MOYEN-ORIENT Iran : le chef de la diplomatie iranienne se rend à Moscou avant des pourparlers avec les Etats-unis samedi à Rome

Le ministre iranien des Affaires étrangères Abbas Araghchi se rendra dans les prochains jours à Moscou pour aborder avec ses interlocuteurs russes la question des pourparlers entre l’Iran et les Etats-Unis, avant un nouveau cycle de discussions avec Washington samedi.

MOYEN-ORIENT  Iran : le chef de la diplomatie iranienne se rend à Moscou avant des pourparlers avec les Etats-unis samedi à Rome

"Je tiens à préciser qu’il s’agit d’un déplacement qui était déjà prévu", a souligné le porte-parole de la diplomatie iranienne, Esmaïl Baghaï, précisant que cette visite "en fin de semaine" serait "l’occasion d’aborder les derniers développements liés aux négociations en cours".

L’Iran et les Etats-Unis, qui n’ont plus de relations diplomatiques depuis 1980, ont échangé samedi dernier sous la médiation du sultanat d’Oman sur la question épineuse du nucléaire iranien.

Les pays occidentaux, Etats-Unis en tête, soupçonnent de longue date l’Iran de vouloir se doter de l’arme nucléaire.
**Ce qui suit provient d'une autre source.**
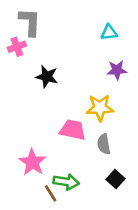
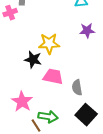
black star: (47, 77) -> (33, 60), moved
yellow star: (100, 108) -> (49, 44), moved
black square: (116, 179) -> (86, 115), size x1.5

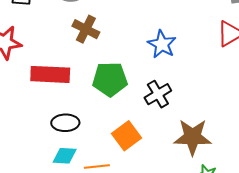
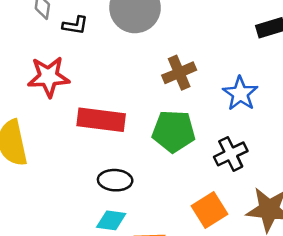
brown cross: (86, 29) -> (179, 73), moved, turned 36
orange square: (126, 136) -> (209, 210), moved

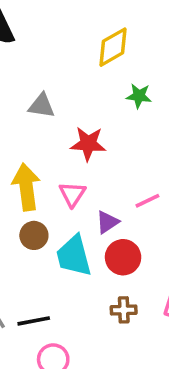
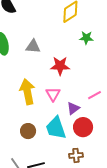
brown circle: (34, 235) -> (28, 131), moved
brown cross: (124, 310) -> (76, 155), moved

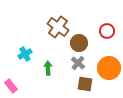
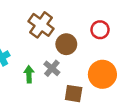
gray cross: (78, 63) -> (52, 68), moved

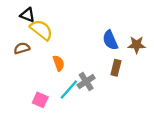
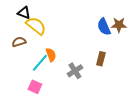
blue semicircle: (110, 40) -> (104, 27), moved
brown star: (137, 45) -> (119, 25), moved
cyan line: (69, 90) -> (40, 63), moved

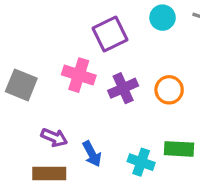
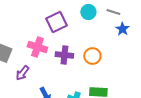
purple cross: (123, 88) -> (64, 55), turned 30
purple arrow: (54, 137) -> (22, 73), moved, turned 105

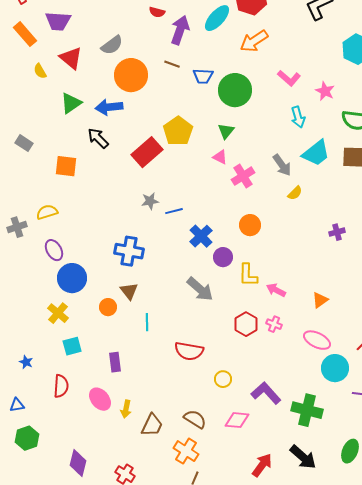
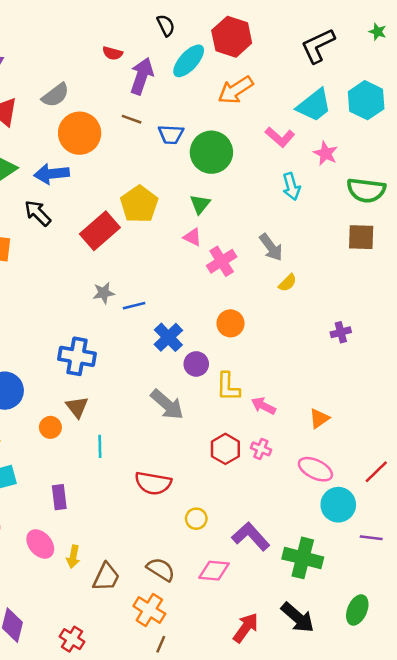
cyan trapezoid: (316, 153) -> (314, 105), moved

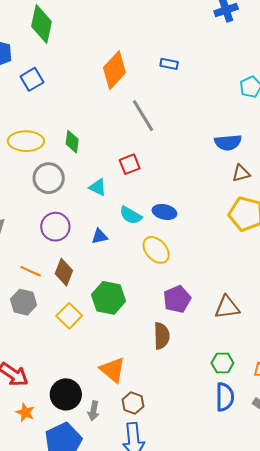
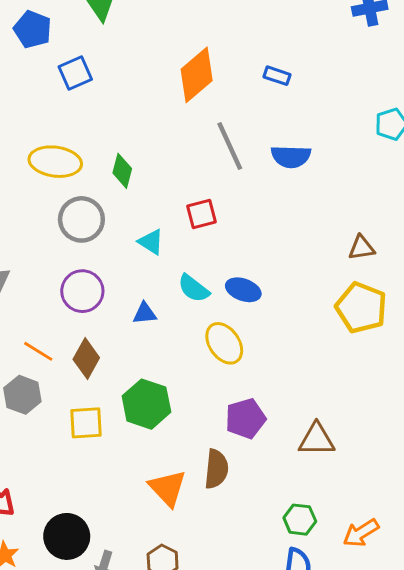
blue semicircle: (228, 142) -> (291, 157), moved
yellow square: (69, 316) -> (86, 423), turned 35
orange triangle: (113, 370) -> (168, 488), moved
Téhéran rejette ces allégations et défend un droit au nucléaire à des fins civiles, notamment pour l’énergie.

L’Iran et les Etats-Unis sont convenus de poursuivre les pourparlers le 19 avril. La rencontre aura lieu à Rome, selon des diplomates cités par l’AFP.

Quel avenir pour l’accord international sur le nucléaire ?

La Russie est partie d’un accord international sur le nucléaire conclu avec l’Iran en 2015, mais aujourd’hui caduc depuis la décision des Etats-Unis de s’en retirer en 2018. Donald Trump avait alors retiré unilatéralement son pays de l’accord et rétabli des sanctions. En représailles, l’Iran a depuis progressivement pris ses distances avec ses engagements.

Le texte prévoyait la levée de certaines sanctions internationales visant l’Iran en échange d’un encadrement de son programme nucléaire par l’Agence internationale de l’énergie atomique (AIEA).  

Le chef de l'AIEA a d'ailleurs annoncé une visite en Iran jeudi. "Il est essentiel de poursuivre l'engagement et la coopération avec l'Agence au moment où des solutions diplomatiques sont nécessaires urgemment", a écrit sur X le chef de l'Agence internationale de l'énergie atomique (AIEA), Rafael Grossi.